> **Exercise objective**
The records that follow are to be transcribed in full, leaving out each picture.

> **Materials provided**
# # # # #

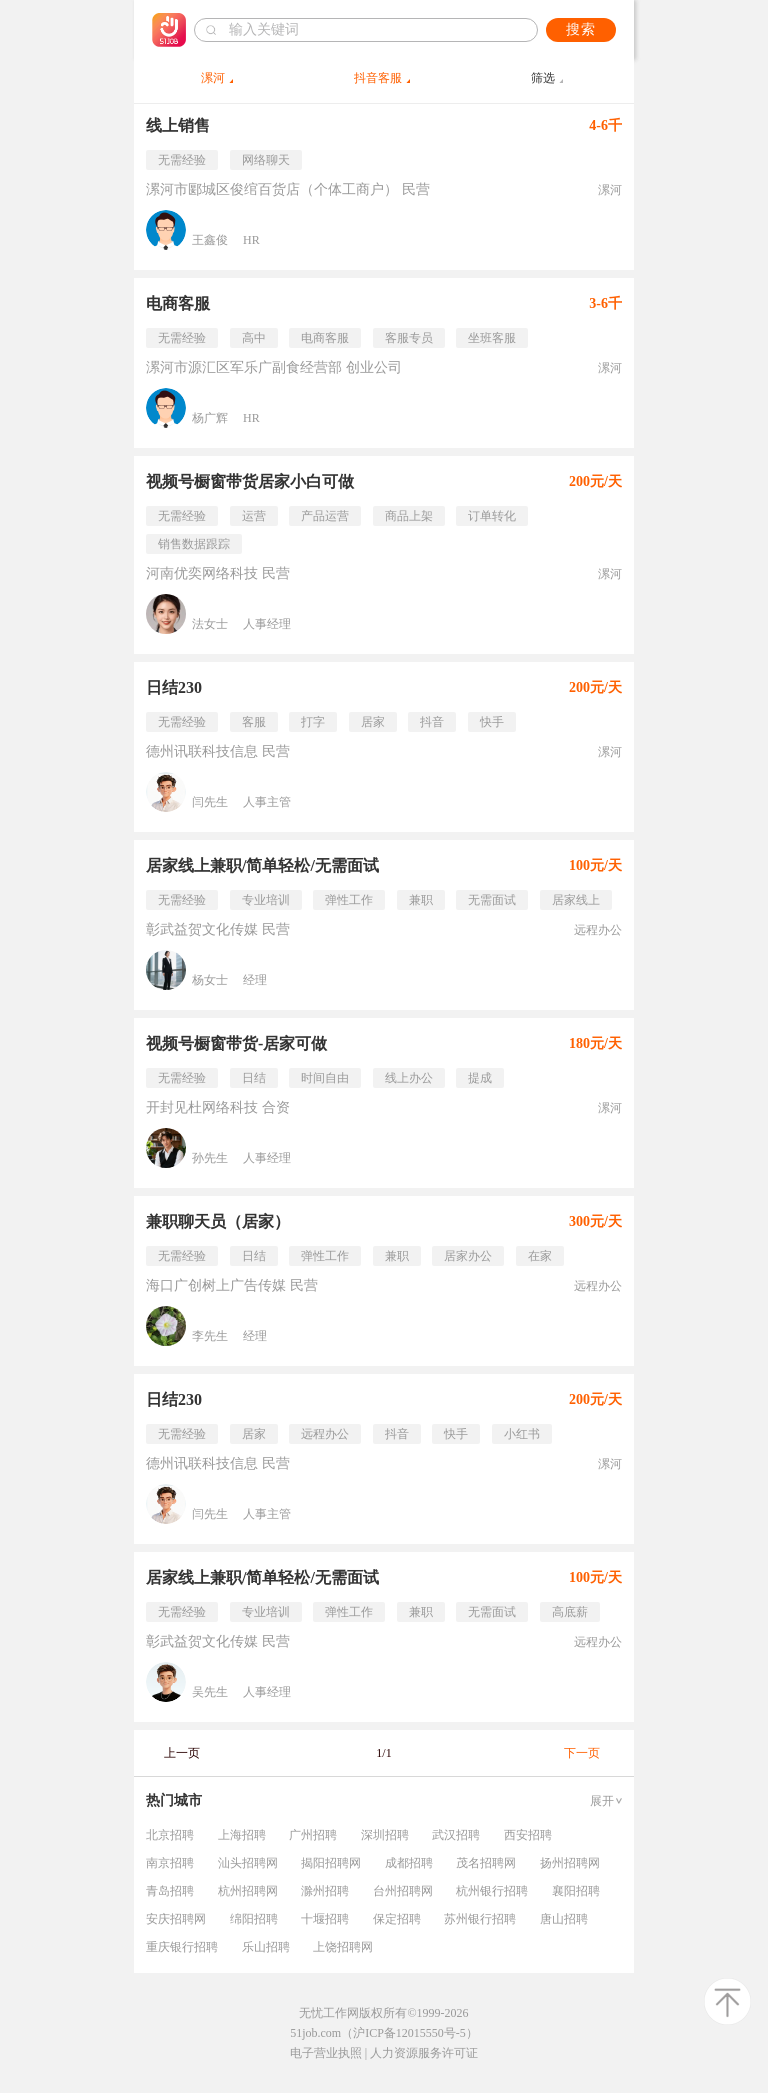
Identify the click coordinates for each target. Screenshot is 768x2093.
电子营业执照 (326, 2053)
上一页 (182, 1753)
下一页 (582, 1753)
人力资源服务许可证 (424, 2053)
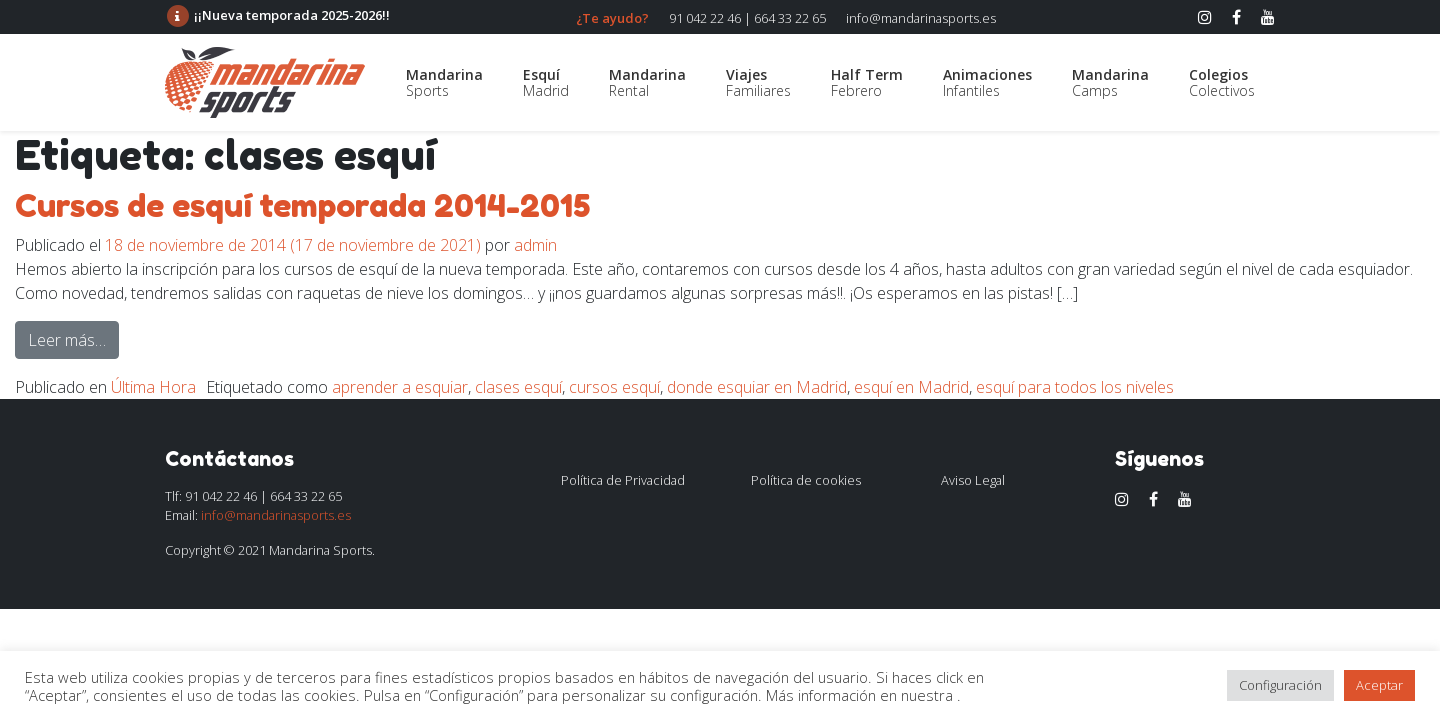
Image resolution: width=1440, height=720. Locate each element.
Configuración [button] (1280, 685)
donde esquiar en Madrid (757, 387)
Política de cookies (806, 480)
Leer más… (73, 339)
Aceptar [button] (1379, 685)
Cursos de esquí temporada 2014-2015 (302, 205)
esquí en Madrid (911, 387)
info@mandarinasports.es (921, 18)
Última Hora (153, 387)
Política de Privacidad (623, 480)
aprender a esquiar (400, 387)
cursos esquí (614, 387)
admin (535, 245)
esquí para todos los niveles (1075, 387)
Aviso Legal (973, 480)
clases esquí (518, 387)
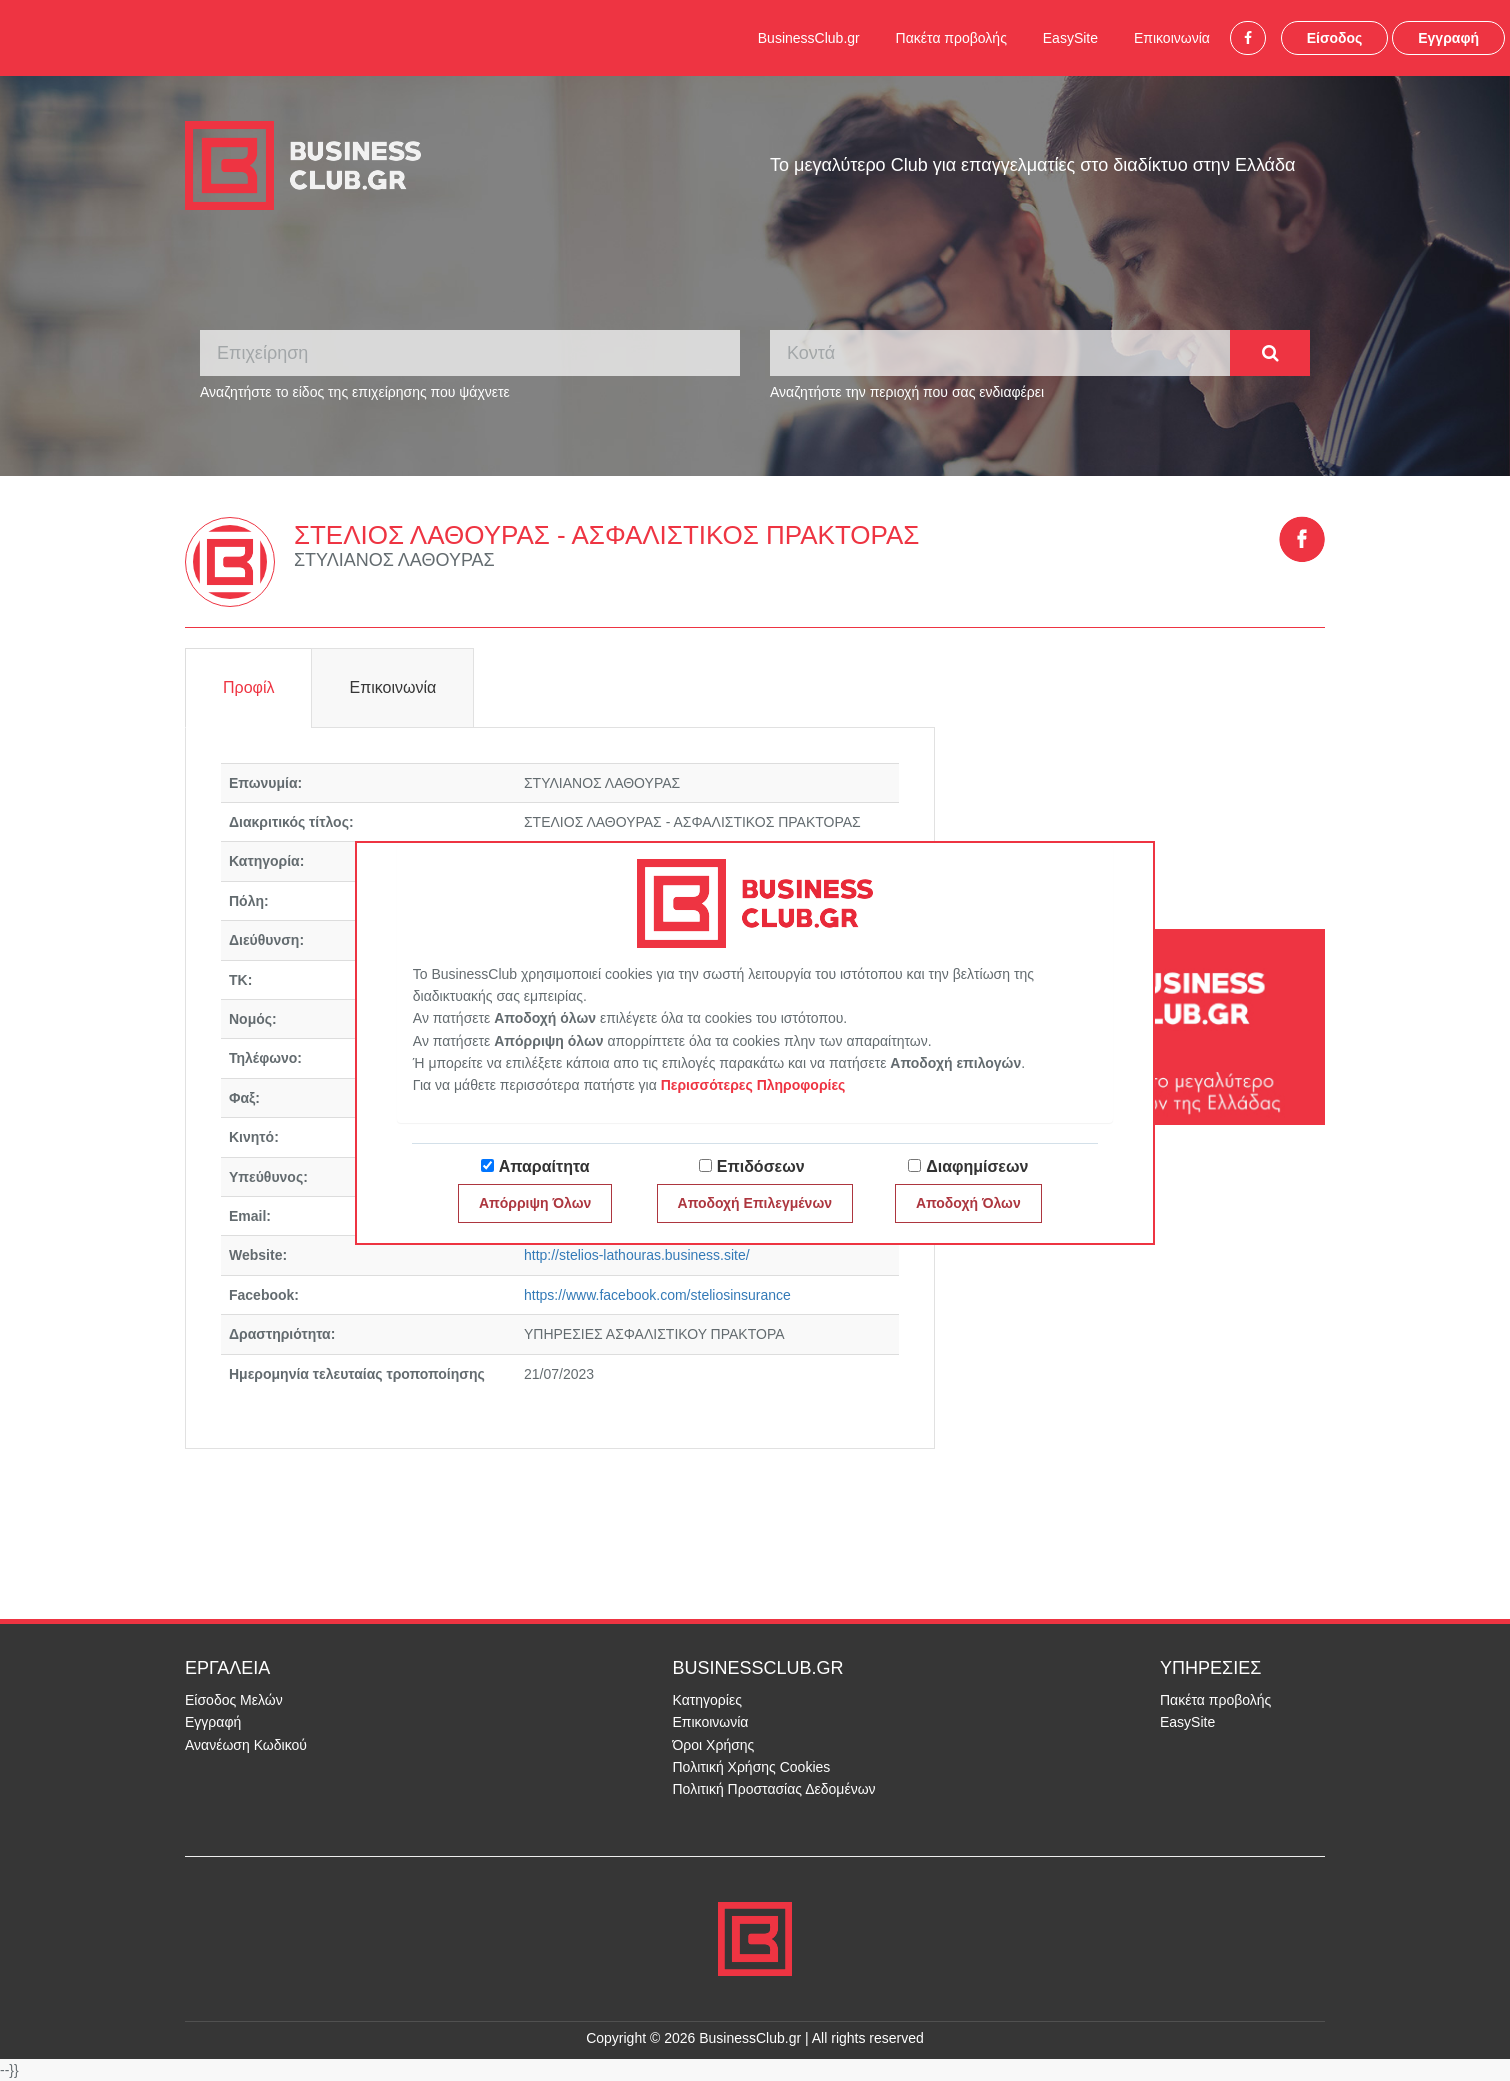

# # # # #

> **Written response**
Identify the click coordinates for each target. Screenshot is 768x2093.
电子营业执照 (326, 2053)
上一页 (182, 1753)
下一页 (582, 1753)
人力资源服务许可证 (424, 2053)
Image resolution: width=1440, height=720. Locate each element.
Configuración [button] (1280, 685)
donde esquiar en Madrid (757, 387)
Política de cookies (806, 480)
Leer más… (73, 339)
Aceptar [button] (1379, 685)
Cursos de esquí temporada 2014-2015 (302, 205)
esquí en Madrid (911, 387)
info@mandarinasports.es (921, 18)
Última Hora (153, 387)
Política de Privacidad (623, 480)
aprender a esquiar (400, 387)
cursos esquí (614, 387)
admin (535, 245)
esquí para todos los niveles (1075, 387)
Aviso Legal (973, 480)
clases esquí (518, 387)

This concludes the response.